Doan pushes Treasury to end TCE

By taking away potential business from Networx, Treasury is making it difficult for GSA to get the best available prices for other agencies, Doan said.

Lurita Doan, administrator at the General Services Administration, is pressing officials at the Treasury Department to abandon plans to award their own departmentwide telecommunications contract rather than using GSA's forthcoming Networx program.

By taking away potential business from the governmentwide Networx contracts, the Treasury Communications Enterprise program is making it difficult for GSA to get the best available prices for other agencies, said Doan, speaking Sept. 27 at a National Chamber Foundation event.

Doan said she believes it is not in the best interest of Treasury or taxpayers to stand up a stovepipe procurement.

Doan said she and Treasury officials have met to discuss the issue, and they have traded letters and position papers. She has also met with the Office of Management and Budget to discuss it.

This is not the first time TCE has been at the center of controversy. A Treasury Inspector General audit in February found TCE deficient. Rep. Tom Davis (R-Va.), an opponent of Treasury’s desire to create its own contract rather than use existing vehicles and Networx, told reporters in January that he might try to end the contract’s funding.

In 2005, Treasury officials ended the TCE procurement, terminating the deal with AT&T and pledging to use GSA contracts, only to reverse their decision several months later.

But Doan has revived the issue, making a case for more streamlined procurement. She has asked Treasury to issue a bridge contract to its existing TCE vendors through March 2007, when GSA is set to award its Networx contract. Once awarded, the contract would allow Treasury two months to move to a Networx provider.

She said the transition is not as difficult as Treasury envisions it.
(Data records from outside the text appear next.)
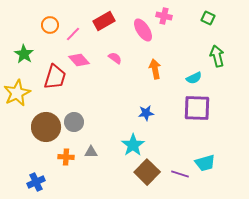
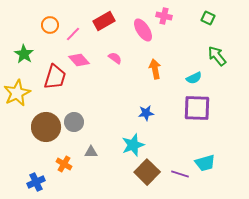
green arrow: rotated 25 degrees counterclockwise
cyan star: rotated 15 degrees clockwise
orange cross: moved 2 px left, 7 px down; rotated 28 degrees clockwise
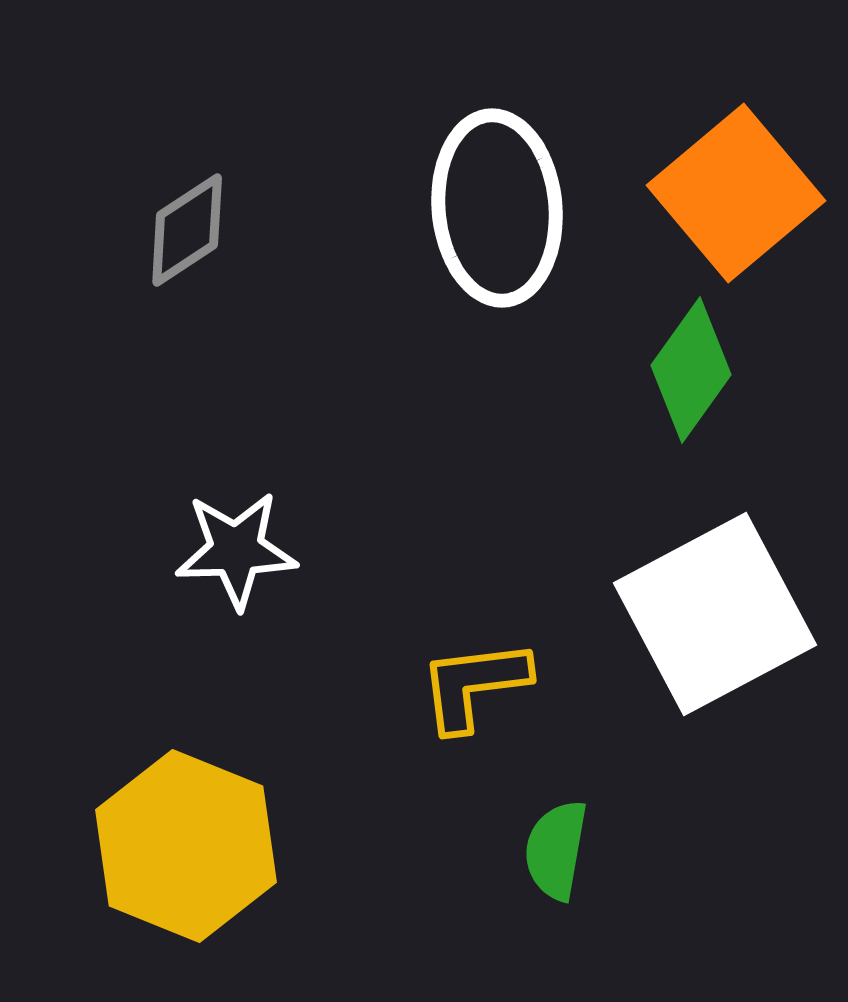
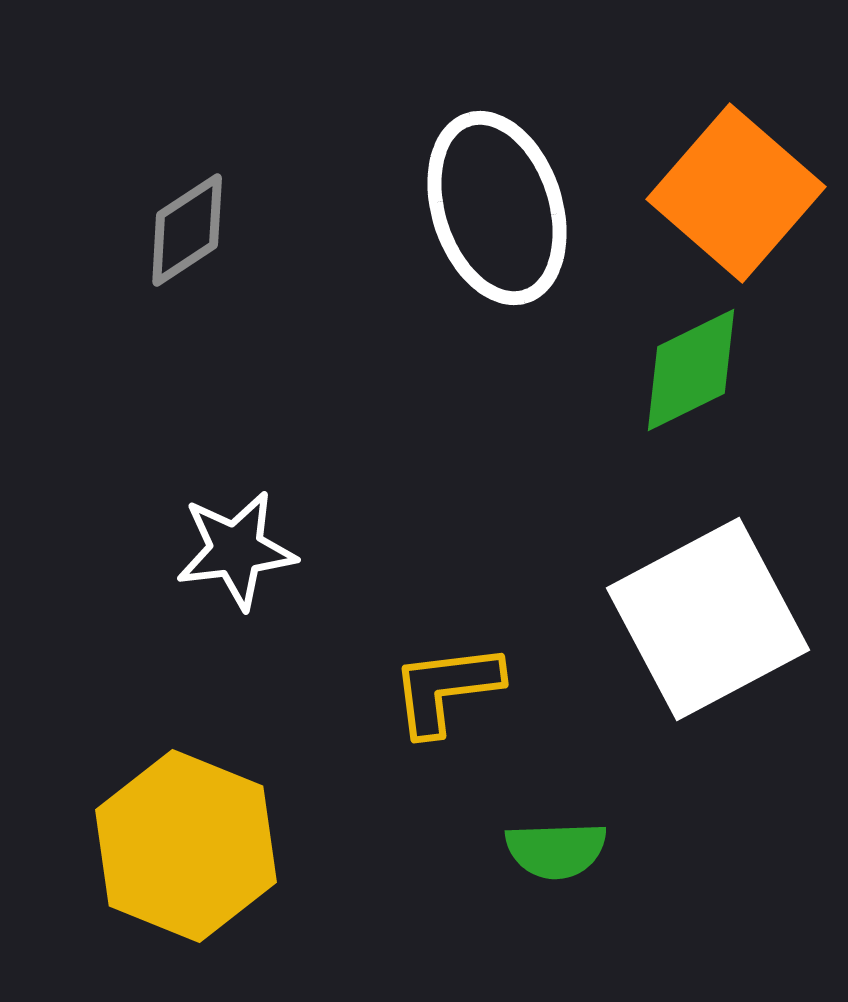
orange square: rotated 9 degrees counterclockwise
white ellipse: rotated 13 degrees counterclockwise
green diamond: rotated 28 degrees clockwise
white star: rotated 5 degrees counterclockwise
white square: moved 7 px left, 5 px down
yellow L-shape: moved 28 px left, 4 px down
green semicircle: rotated 102 degrees counterclockwise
She said GSA will make multiple awards under Networx, “and as we all know, there are not that many telecom entities within the United States.”

It is likely that one of TCE’s providers will be on the Networx contract, Doan said.

Doan said the discussions with Treasury officials have not made a lot of progress, but “I will continue to fight,” she said.

“It’s simply whether they have the willingness to [do] what is in the best interest of the American taxpayer,” she said.